E confessiamolo: un po' gigione Irving lo è, come è indubbio che sia stato pescato più volte a frequentare circoli e gruppi di estrema destra, ma come dissero i giudici che lo condannarono dopo che lo stesso aveva intentato causa contro un'altra storica, la Deborah Lipstadt, per averlo definito "negazionista della Shoah": talvolta è impossibile accusarlo di falso, perché la sua conoscenza dei fatti della seconda guerra mondiale è inarrivabile.
Insomma è chiaro che Irving non è uno stinco di santo, ma avergli fatto fare la galera ed averlo condannato per aver esposte idee non del tutto pellegrine e supportate anche da storici di assoluta e cristallina integrità fa molto pensare sui metodi che a volte alcuni stati adottano per coprire sensi di colpa collettivi.
Solo lui, pensiamo, poteva interessarsi alla storia di Theo Morell, il medico che per più di dieci anni seguì, passo dopo passo, le malattie vere e presunte di Hitler. E chiedersi se i grandi eventi possano venire condizionati dalla salute dei protagonisti. E soprattutto cosa c'è dietro gli atteggiamenti e le isterie di potere di un uomo che determinò per alcuni anni le sorti di milioni e milioni di essere umani.
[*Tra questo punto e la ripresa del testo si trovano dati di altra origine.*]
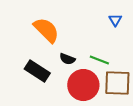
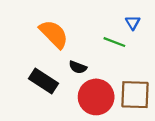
green line: (99, 60) -> (114, 42), moved

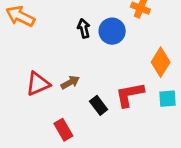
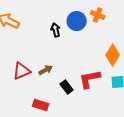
blue circle: (112, 31) -> (77, 21), moved
red rectangle: (63, 130) -> (41, 105), turned -42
Certo, il ritratto del fuhrer che ne esce fuori è a tratti esilarante (se fossi un nostalgico dell'estrema destra e fossi amico di Irving... beh avrei fatto di tutto per 'invitarlo' a non pubblicare un libro del genere), come quando in occasione della campagna di Russia si legge: Per tre vitali settimane fu stroncato da diarrea, crampi allo stomaco, nausea, dolori alle gambe, brividi e febbre. Le conseguenze sul piano militare furono gravi.
Sapere poi che aveva spesso l'addome pieno di gas e che aveva affrontato un delicato e vitale incontro con Mussolini avendo una stipsi spastica causata dall'eccessivo lavoro degli ultimi giorni o che durante un volo di trasferimento Hitler ha emesso qualche peto, sintomo di miglioramento non può non suscitare ilarità.
Ma la sostanza del problema ovviamente era ben più grave: Irving spesso suggerisce, e a riprova del fatto riporta alla fine del libro l'elenco di tutti i medicinali che in quindici anni furono somministrati a Hitler (ed è un elenco impressionante), che molte delle decisioni del tiranno furono 'concepite' quanto meno sotto l'influenza di farmaci. Farmaci spesso, già allora, ritenuti dannosi alla salute ma che Morell, che aveva l'assoluta fiducia del fuhrer, somministrò con leggerezza ed anche per propri interessi, dal momento che la sua figura di medico si intrecciò a quella di imprenditore e azionista maggioritario di fabbriche di medicinali.
Insomma una gran brutta storia che Irving ha ricostruito che dovizia di particolari e che a noi lettori curiosi, non ce ne voglia nessuno, ha anche strappato qualche risatina. Non è bello confessarlo quando si parla di Hitler, ma come dicevano i latini: absit iniuria verbis.